Cotton prices are stagnating at about loan level. But when compared to corn, soybeans, wheat and other crops, cotton should yield a better profit in northern Oklahoma and southern Kansas.

BI-STATE COTTON Producers Co-op President Monty Kahle likes the benefits of cotton in his wheat and soybean rotation.

Growers are getting a glimpse of whether cotton can compete with corn, soybean, wheat, grain sorghum or sunflower from presentations from Monty Kahle, a Newkirk, Okla., grower who is also involved in a local cotton gin co-op.

Bi-State Cotton Producers Gin was built in the late-1990s in Blackwell, Okla., at a time when cotton was virtually unheard of in the region dominated by hard red winter wheat, some double-cropped soybeans and corn. Kahle was among the early co-op owners.

The gin handled about 13,000 bales from growers on the Oklahoma/Kansas border region in 2008. Kahle expects the facility to gin about 16,000 bales this year.

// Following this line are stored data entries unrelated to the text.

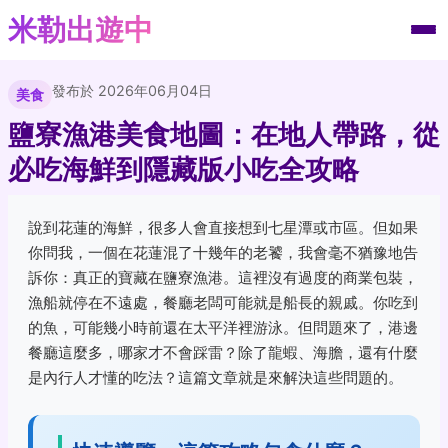
米勒出遊中
發布於 2026年06月04日
美食
鹽寮漁港美食地圖：在地人帶路，從
必吃海鮮到隱藏版小吃全攻略
說到花蓮的海鮮，很多人會直接想到七星潭或市區。但如果
你問我，一個在花蓮混了十幾年的老饕，我會毫不猶豫地告
訴你：真正的寶藏在鹽寮漁港。這裡沒有過度的商業包裝，
漁船就停在不遠處，餐廳老闆可能就是船長的親戚。你吃到
的魚，可能幾小時前還在太平洋裡游泳。但問題來了，港邊
餐廳這麼多，哪家才不會踩雷？除了龍蝦、海膽，還有什麼
是內行人才懂的吃法？這篇文章就是來解決這些問題的。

And according to production budgets he’s developed, cotton can compete with and even surpass other cash crops, which are also facing depressed prices.

“We could even see 20,000 bales come through the gin,” says Kahle, who regularly farms wheat, cotton and soybeans, but has had sorghum, corn and sunflower in his rotation in past years.

“Cotton pencils-out better than soybeans, wheat and corn, as well as milo and sunflower,” he says. “That’s for both irrigated and dryland cotton.”

Kahle’s crop budgets include data on an Excel spread sheet. It compares potential profits for irrigated and dryland cotton with an estimate price of 56 cents (based on government loan and quality premiums), dryland and irrigated corn priced at $3.20 a bushel, dryland and irrigated soybeans priced at $8.50 per bushel, dryland wheat priced at $5.50 a bushel, dryland sorghum priced at $2.75 a bushel, and double-cropped (after wheat) cotton, soybeans and sorghum.

In his crop projections, irrigated cotton, yielding 1,200 pounds per acre showed a net income about $261 per acre, the highest of the other crops. Dryland cotton yielding 600 pounds per acre has data that projects net income of about $102 per acre.

Those prices compare to 40-bushel dryland wheat showing a projected net income of about $91 per acre. Dryland corn yielding 100 bushels should produce an average net income of about $6 an acre. Irrigated corn yielding 185 bushels pencils in a net income of about $227 per acre.

Dryland sorghum yielding 80 bushels shows a projected net income of about $68 per acre. A 25-bushel dryland soybean crop should have an average net income of about $70 an acre. Irrigated soybeans yielding 50 bushel have a projected net income of about $217 per acre.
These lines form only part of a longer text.